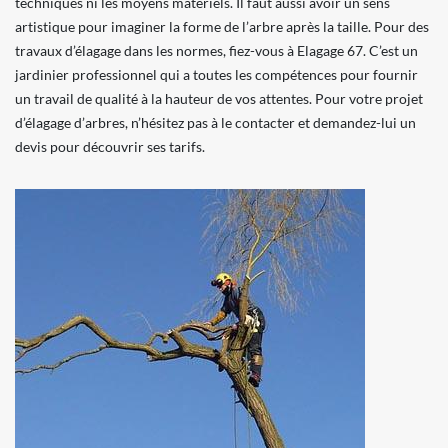
techniques ni les moyens matériels. Il faut aussi avoir un sens
artistique pour imaginer la forme de l’arbre après la taille. Pour des
travaux d’élagage dans les normes, fiez-vous à Elagage 67. C’est un
jardinier professionnel qui a toutes les compétences pour fournir
un travail de qualité à la hauteur de vos attentes. Pour votre projet
d’élagage d’arbres, n’hésitez pas à le contacter et demandez-lui un
devis pour découvrir ses tarifs.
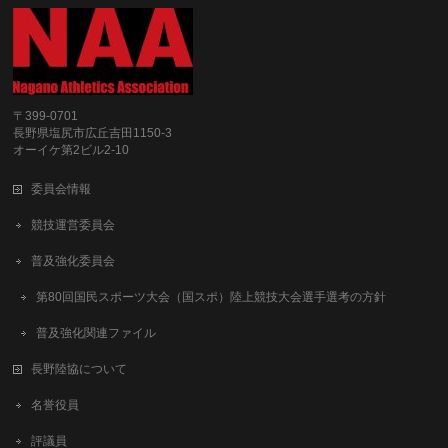
〒399-0701
長野県塩尻市広丘吉田1150-3
オーイケ第2ビル2-10
委員会情報
競技運営委員会
普及強化委員会
第80回国民スポーツ大会（国スポ）陸上競技大会選手選考の方針
普及強化関連ファイル
長野陸協について
名誉役員
評議員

§ **Prompt**:
Up to and including the last line above, starting with the line that contains "長野県塩尻市広丘吉田1150-3", return each line exactly and nothing else.

§ **Your solution**:
長野県塩尻市広丘吉田1150-3
オーイケ第2ビル2-10
委員会情報
競技運営委員会
普及強化委員会
第80回国民スポーツ大会（国スポ）陸上競技大会選手選考の方針
普及強化関連ファイル
長野陸協について
名誉役員
評議員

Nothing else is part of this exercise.